• AIM OF THE TASK:
Give the entries again exactly, every one of them.

• SOURCE DATA:
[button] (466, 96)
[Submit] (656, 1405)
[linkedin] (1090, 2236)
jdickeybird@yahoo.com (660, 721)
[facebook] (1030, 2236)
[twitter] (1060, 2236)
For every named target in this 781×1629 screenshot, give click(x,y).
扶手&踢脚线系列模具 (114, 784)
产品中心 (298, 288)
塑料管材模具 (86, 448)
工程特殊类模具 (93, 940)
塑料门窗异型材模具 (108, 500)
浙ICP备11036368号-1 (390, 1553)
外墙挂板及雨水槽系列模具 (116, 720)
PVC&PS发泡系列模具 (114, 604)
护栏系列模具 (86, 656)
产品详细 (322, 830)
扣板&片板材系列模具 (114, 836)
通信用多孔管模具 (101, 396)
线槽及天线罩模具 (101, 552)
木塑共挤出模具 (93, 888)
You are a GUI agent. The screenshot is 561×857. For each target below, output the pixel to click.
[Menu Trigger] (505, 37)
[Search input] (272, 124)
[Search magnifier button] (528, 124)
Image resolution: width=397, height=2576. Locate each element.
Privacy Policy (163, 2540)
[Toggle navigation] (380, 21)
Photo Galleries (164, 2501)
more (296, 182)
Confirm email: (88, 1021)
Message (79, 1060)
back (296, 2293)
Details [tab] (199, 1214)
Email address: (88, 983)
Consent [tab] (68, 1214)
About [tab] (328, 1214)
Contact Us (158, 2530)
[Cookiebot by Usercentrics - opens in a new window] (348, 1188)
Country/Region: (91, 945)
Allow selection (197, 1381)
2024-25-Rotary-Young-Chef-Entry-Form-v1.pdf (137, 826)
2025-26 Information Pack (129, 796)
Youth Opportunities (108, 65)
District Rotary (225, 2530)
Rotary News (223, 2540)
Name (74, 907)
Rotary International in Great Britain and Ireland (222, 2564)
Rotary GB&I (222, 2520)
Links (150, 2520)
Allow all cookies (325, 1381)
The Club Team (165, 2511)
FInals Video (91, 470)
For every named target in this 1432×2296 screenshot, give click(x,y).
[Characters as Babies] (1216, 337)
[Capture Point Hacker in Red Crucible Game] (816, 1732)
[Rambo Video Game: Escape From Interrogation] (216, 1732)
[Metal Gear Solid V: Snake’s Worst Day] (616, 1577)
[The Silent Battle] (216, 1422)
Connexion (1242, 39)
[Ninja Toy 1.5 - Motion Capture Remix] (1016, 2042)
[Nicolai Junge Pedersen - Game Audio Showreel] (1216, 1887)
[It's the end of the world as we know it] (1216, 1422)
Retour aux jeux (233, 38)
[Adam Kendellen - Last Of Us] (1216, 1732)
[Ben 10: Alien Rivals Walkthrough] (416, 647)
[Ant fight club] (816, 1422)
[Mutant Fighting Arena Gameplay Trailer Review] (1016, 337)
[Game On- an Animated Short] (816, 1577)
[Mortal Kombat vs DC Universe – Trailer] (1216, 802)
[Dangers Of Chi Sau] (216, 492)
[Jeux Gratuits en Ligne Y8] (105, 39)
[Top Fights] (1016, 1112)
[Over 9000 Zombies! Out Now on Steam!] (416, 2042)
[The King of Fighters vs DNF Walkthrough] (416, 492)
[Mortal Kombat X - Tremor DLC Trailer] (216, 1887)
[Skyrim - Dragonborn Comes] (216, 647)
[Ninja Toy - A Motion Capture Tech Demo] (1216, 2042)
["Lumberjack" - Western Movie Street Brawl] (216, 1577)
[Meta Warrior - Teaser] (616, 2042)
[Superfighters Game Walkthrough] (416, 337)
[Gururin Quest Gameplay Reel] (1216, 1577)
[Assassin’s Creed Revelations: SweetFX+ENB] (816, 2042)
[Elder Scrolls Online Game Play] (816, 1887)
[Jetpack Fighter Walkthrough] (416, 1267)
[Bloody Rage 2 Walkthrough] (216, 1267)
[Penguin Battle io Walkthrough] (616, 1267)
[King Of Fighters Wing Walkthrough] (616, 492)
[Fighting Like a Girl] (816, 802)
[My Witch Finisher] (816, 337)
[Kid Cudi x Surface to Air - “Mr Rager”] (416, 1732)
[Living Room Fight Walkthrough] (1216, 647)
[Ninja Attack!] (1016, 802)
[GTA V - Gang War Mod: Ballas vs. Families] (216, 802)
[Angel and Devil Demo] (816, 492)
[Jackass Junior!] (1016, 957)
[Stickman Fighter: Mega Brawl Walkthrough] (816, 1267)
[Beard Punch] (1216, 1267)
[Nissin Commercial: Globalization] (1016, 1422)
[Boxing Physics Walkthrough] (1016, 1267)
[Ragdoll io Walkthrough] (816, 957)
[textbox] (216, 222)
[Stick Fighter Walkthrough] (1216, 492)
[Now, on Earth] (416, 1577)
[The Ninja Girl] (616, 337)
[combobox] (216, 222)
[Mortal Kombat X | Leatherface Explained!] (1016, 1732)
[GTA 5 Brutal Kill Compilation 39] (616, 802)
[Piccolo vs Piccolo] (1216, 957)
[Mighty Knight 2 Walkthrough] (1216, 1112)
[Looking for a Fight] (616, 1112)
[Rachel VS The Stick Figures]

• TASK RESULT:
[button] (466, 96)
[Submit] (656, 1405)
[linkedin] (1090, 2236)
jdickeybird@yahoo.com (660, 721)
[facebook] (1030, 2236)
[twitter] (1060, 2236)
For every named target in this 781×1629 screenshot, give click(x,y).
扶手&踢脚线系列模具 (114, 784)
产品中心 (298, 288)
塑料管材模具 (86, 448)
工程特殊类模具 (93, 940)
塑料门窗异型材模具 (108, 500)
浙ICP备11036368号-1 (390, 1553)
外墙挂板及雨水槽系列模具 (116, 720)
PVC&PS发泡系列模具 (114, 604)
护栏系列模具 (86, 656)
产品详细 (322, 830)
扣板&片板材系列模具 (114, 836)
通信用多孔管模具 (101, 396)
线槽及天线罩模具 (101, 552)
木塑共挤出模具 (93, 888)
You are a GUI agent. The screenshot is 561×857. For each target below, output the pixel to click.
[Menu Trigger] (505, 37)
[Search input] (272, 124)
[Search magnifier button] (528, 124)
Image resolution: width=397, height=2576. Locate each element.
Privacy Policy (163, 2540)
[Toggle navigation] (380, 21)
Photo Galleries (164, 2501)
more (296, 182)
Confirm email: (88, 1021)
Message (79, 1060)
back (296, 2293)
Details [tab] (199, 1214)
Email address: (88, 983)
Consent [tab] (68, 1214)
About [tab] (328, 1214)
Contact Us (158, 2530)
[Cookiebot by Usercentrics - opens in a new window] (348, 1188)
Country/Region: (91, 945)
Allow selection (197, 1381)
2024-25-Rotary-Young-Chef-Entry-Form-v1.pdf (137, 826)
2025-26 Information Pack (129, 796)
Youth Opportunities (108, 65)
District Rotary (225, 2530)
Rotary News (223, 2540)
Name (74, 907)
Rotary International in Great Britain and Ireland (222, 2564)
Rotary GB&I (222, 2520)
Links (150, 2520)
Allow all cookies (325, 1381)
The Club Team (165, 2511)
FInals Video (91, 470)
For every named target in this 1432×2296 screenshot, give click(x,y).
[Characters as Babies] (1216, 337)
[Capture Point Hacker in Red Crucible Game] (816, 1732)
[Rambo Video Game: Escape From Interrogation] (216, 1732)
[Metal Gear Solid V: Snake’s Worst Day] (616, 1577)
[The Silent Battle] (216, 1422)
Connexion (1242, 39)
[Ninja Toy 1.5 - Motion Capture Remix] (1016, 2042)
[Nicolai Junge Pedersen - Game Audio Showreel] (1216, 1887)
[It's the end of the world as we know it] (1216, 1422)
Retour aux jeux (233, 38)
[Adam Kendellen - Last Of Us] (1216, 1732)
[Ben 10: Alien Rivals Walkthrough] (416, 647)
[Ant fight club] (816, 1422)
[Mutant Fighting Arena Gameplay Trailer Review] (1016, 337)
[Game On- an Animated Short] (816, 1577)
[Mortal Kombat vs DC Universe – Trailer] (1216, 802)
[Dangers Of Chi Sau] (216, 492)
[Jeux Gratuits en Ligne Y8] (105, 39)
[Top Fights] (1016, 1112)
[Over 9000 Zombies! Out Now on Steam!] (416, 2042)
[The King of Fighters vs DNF Walkthrough] (416, 492)
[Mortal Kombat X - Tremor DLC Trailer] (216, 1887)
[Skyrim - Dragonborn Comes] (216, 647)
[Ninja Toy - A Motion Capture Tech Demo] (1216, 2042)
["Lumberjack" - Western Movie Street Brawl] (216, 1577)
[Meta Warrior - Teaser] (616, 2042)
[Superfighters Game Walkthrough] (416, 337)
[Gururin Quest Gameplay Reel] (1216, 1577)
[Assassin’s Creed Revelations: SweetFX+ENB] (816, 2042)
[Elder Scrolls Online Game Play] (816, 1887)
[Jetpack Fighter Walkthrough] (416, 1267)
[Bloody Rage 2 Walkthrough] (216, 1267)
[Penguin Battle io Walkthrough] (616, 1267)
[King Of Fighters Wing Walkthrough] (616, 492)
[Fighting Like a Girl] (816, 802)
[My Witch Finisher] (816, 337)
[Kid Cudi x Surface to Air - “Mr Rager”] (416, 1732)
[Living Room Fight Walkthrough] (1216, 647)
[Ninja Attack!] (1016, 802)
[GTA V - Gang War Mod: Ballas vs. Families] (216, 802)
[Angel and Devil Demo] (816, 492)
[Jackass Junior!] (1016, 957)
[Stickman Fighter: Mega Brawl Walkthrough] (816, 1267)
[Beard Punch] (1216, 1267)
[Nissin Commercial: Globalization] (1016, 1422)
[Boxing Physics Walkthrough] (1016, 1267)
[Ragdoll io Walkthrough] (816, 957)
[textbox] (216, 222)
[Stick Fighter Walkthrough] (1216, 492)
[Now, on Earth] (416, 1577)
[The Ninja Girl] (616, 337)
[combobox] (216, 222)
[Mortal Kombat X | Leatherface Explained!] (1016, 1732)
[GTA 5 Brutal Kill Compilation 39] (616, 802)
[Piccolo vs Piccolo] (1216, 957)
[Mighty Knight 2 Walkthrough] (1216, 1112)
[Looking for a Fight] (616, 1112)
[Rachel VS The Stick Figures]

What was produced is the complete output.